Print each line exactly, beginning with the one where "At $5,399, the" appears and ending at the last line below.

Provided data section start

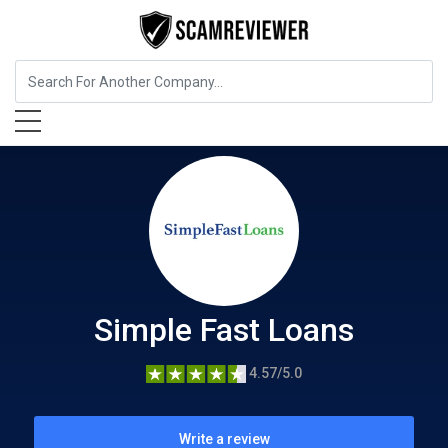
Insurance
Simple Fast Loans
Simple Fast Loans
4.57/5.0
Write a review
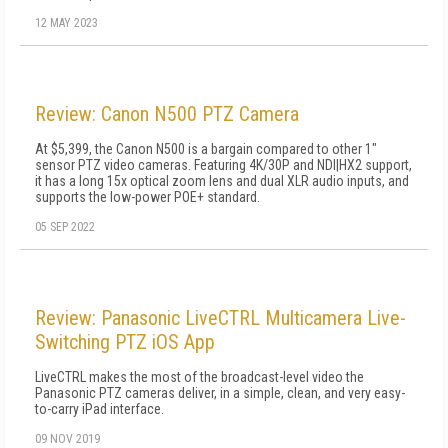
12 MAY 2023
Review: Canon N500 PTZ Camera
At $5,399, the Canon N500 is a bargain compared to other 1"
sensor PTZ video cameras. Featuring 4K/30P and NDI|HX2 support,
it has a long 15x optical zoom lens and dual XLR audio inputs, and
supports the low-power POE+ standard.
05 SEP 2022
Review: Panasonic LiveCTRL Multicamera Live-
Switching PTZ iOS App
LiveCTRL makes the most of the broadcast-level video the
Panasonic PTZ cameras deliver, in a simple, clean, and very easy-
to-carry iPad interface.
09 NOV 2019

Provided data section end

■ Final answer:
At $5,399, the Canon N500 is a bargain compared to other 1"
sensor PTZ video cameras. Featuring 4K/30P and NDI|HX2 support,
it has a long 15x optical zoom lens and dual XLR audio inputs, and
supports the low-power POE+ standard.
05 SEP 2022
Review: Panasonic LiveCTRL Multicamera Live-
Switching PTZ iOS App
LiveCTRL makes the most of the broadcast-level video the
Panasonic PTZ cameras deliver, in a simple, clean, and very easy-
to-carry iPad interface.
09 NOV 2019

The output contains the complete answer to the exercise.